Sie waren soeben mit den Schularbeiten fertig geworden. Aufatmend lehnte sich Bruno zurück und sagte enttäuscht: "Ziehst ein Maul wie 'n Alter."

Artur dachte daran, wie lange hin es noch bis zum Abendbrot war. "Wäre ich Laufjunge bei Tosch wie du, könnte ich auch lachen. Braucht der Grünkramfritze nicht noch 'ne Hilfe?"

"Der?" Bruno zog laut die Luft durch die Nase und wollte ausspucken. Die Sauberkeit der beckerschen Wohnung bewahrte die Dielen vor dem Attentat. "Der bezahlt doch keinen Pfennig. Gibt mir bloß immer Sachen, die er selber nicht frisst. Gestern 'n Pfund Linsen mit Maden."

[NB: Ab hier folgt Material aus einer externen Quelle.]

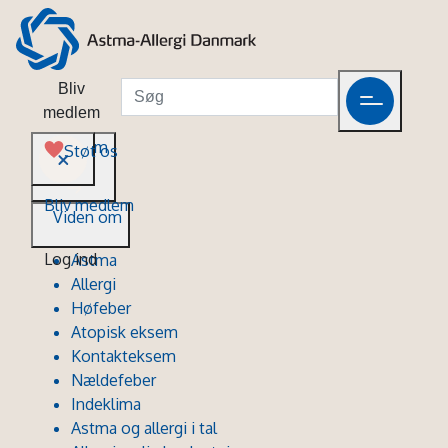
Bliv
medlem
Viden om
Støt os
Bliv medlem
Viden om
Log ind
Astma
Allergi
Høfeber
Atopisk eksem
Kontakteksem
Nældefeber
Indeklima
Astma og allergi i tal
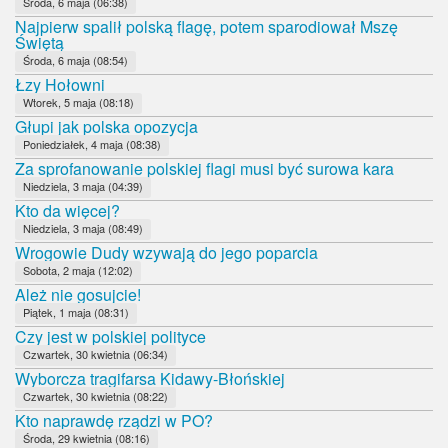
Środa, 6 maja (06:38)
Najpierw spalił polską flagę, potem sparodiował Mszę
Świętą
Środa, 6 maja (08:54)
Łzy Hołowni
Wtorek, 5 maja (08:18)
Głupi jak polska opozycja
Poniedziałek, 4 maja (08:38)
Za sprofanowanie polskiej flagi musi być surowa kara
Niedziela, 3 maja (04:39)
Kto da więcej?
Niedziela, 3 maja (08:49)
Wrogowie Dudy wzywają do jego poparcia
Sobota, 2 maja (12:02)
Ależ nie gosujcie!
Piątek, 1 maja (08:31)
Czy jest w polskiej polityce
Czwartek, 30 kwietnia (06:34)
Wyborcza tragifarsa Kidawy-Błońskiej
Czwartek, 30 kwietnia (08:22)
Kto naprawdę rządzi w PO?
Środa, 29 kwietnia (08:16)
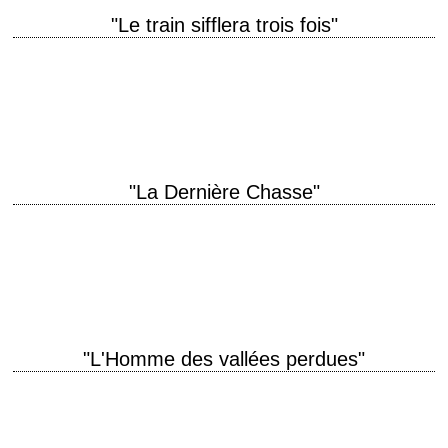
"Le train sifflera trois fois"
titre original "High Noon" année de production 1952 réalisation Fred
Zinnemann scénario Carl Foreman, d'après une histoire de John W.
Cunningham ("The Tin Star") photographie…
"La Dernière Chasse"
« Killing is like... like the only real proof you're alive. » titre original "The
Last Hunt" année de production 1956 réalisation Richard Brooks
scénario…
"L'Homme des vallées perdues"
Le film qui inspira Clint Eastwood pour son western "Pale Rider" titre
original "Shane" année de production 1953 réalisation George Stevens
scénario A.B. Guthrie Jr.,…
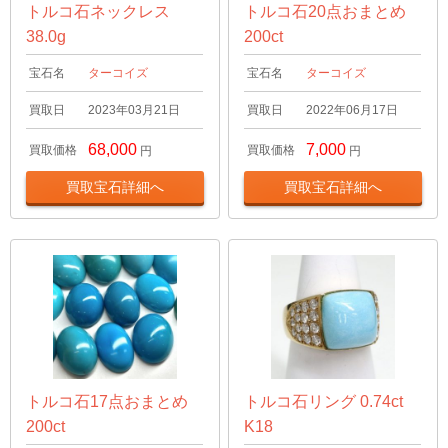
トルコ石ネックレス
トルコ石20点おまとめ
38.0g
200ct
宝石名
ターコイズ
宝石名
ターコイズ
買取日
2023年03月21日
買取日
2022年06月17日
68,000
7,000
買取価格
買取価格
円
円
買取宝石詳細へ
買取宝石詳細へ
トルコ石17点おまとめ
トルコ石リング 0.74ct
200ct
K18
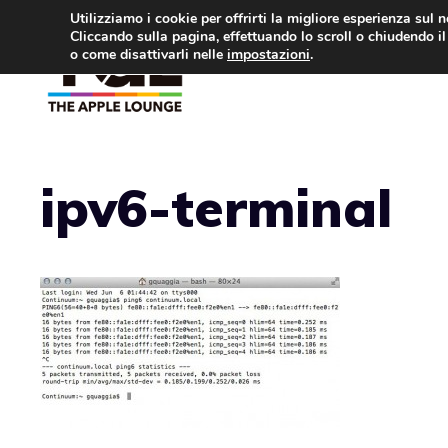
Vai
Utilizziamo i cookie per offrirti la migliore esperienza sul 
Cliccando sulla pagina, effettuando lo scroll o chiudendo il 
al
o come disattivarli nelle
impostazioni
.
APPLE NEWS
IPH
contenuto
ipv6-terminal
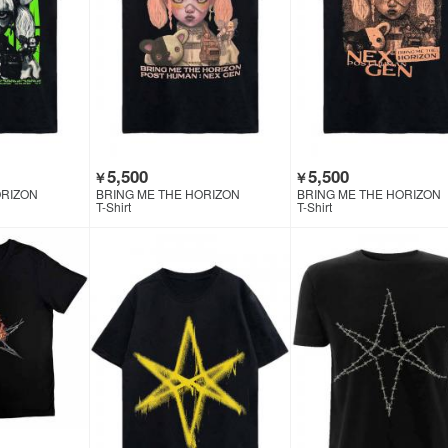
5,500
5,500
￥
￥
ORIZON
BRING ME THE HORIZON
BRING ME THE HORIZON
T-Shirt
T-Shirt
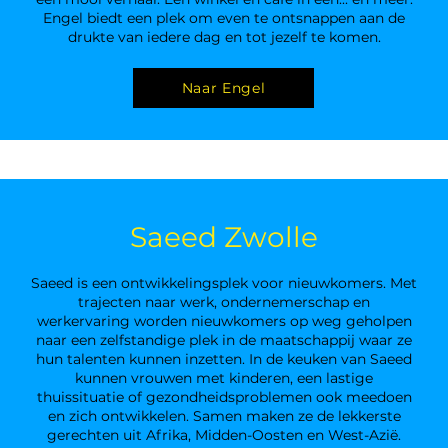
Engel biedt een plek om even te ontsnappen aan de
drukte van iedere dag en tot jezelf te komen.
Naar Engel
Saeed Zwolle
Saeed is een ontwikkelingsplek voor nieuwkomers. Met
trajecten naar werk, ondernemerschap en
werkervaring worden nieuwkomers op weg geholpen
naar een zelfstandige plek in de maatschappij waar ze
hun talenten kunnen inzetten. In de keuken van Saeed
kunnen vrouwen met kinderen, een lastige
thuissituatie of gezondheidsproblemen ook meedoen
en zich ontwikkelen. Samen maken ze de lekkerste
gerechten uit Afrika, Midden-Oosten en West-Azië.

"Linsen mit Maden sind besser als Hunger", sagte Artur.

"Stimmt", höhnte Bruno, "spart man den Speck."

"Und der Pferdekopf war wohl nichts?" bohrte Artur.

Bruno wurde sachlich. "Wenn Tosch davon wüsste, würde er mich achtkantig rauspfeffern."

"Für jede Woche einmal Pferdesülze würde ich ohne Geld in der Markthalle helfen." Solch ein Angebot, geboren aus dem ständigen Hunger des Kohlrübenwinters 1917, war verständlich.

Bruno fühlte mit Artur. Er bohrte in der Nase und überlegte. "Weißt du was? Du kommst einfach mit."

Gemeinsam zogen sie mit dem Handwagen zum Stadtinnern. Unterwegs instruierte Bruno den Freund. "Wenn einer was will, sagst du, wir beide arbeiten bei Tosch. Und immer wenn sich so 'n dicker Händler beim Auf- und Abladen quält, hin und nichts wie helfen. So kriegst du am ehesten eine Stelle."

Artur -staunte, wie viel es in einer Markthalle zu helfen gab. Manche sagten nicht einmal danke, wenn er für sie geschuftet hatte. Andere drückten ihm einen Groschen in die Hand und taten, als sei es ein Goldstück. Ein Misstrauischer schimpfte: "Hau ab - ihr wollt bloß klauen!"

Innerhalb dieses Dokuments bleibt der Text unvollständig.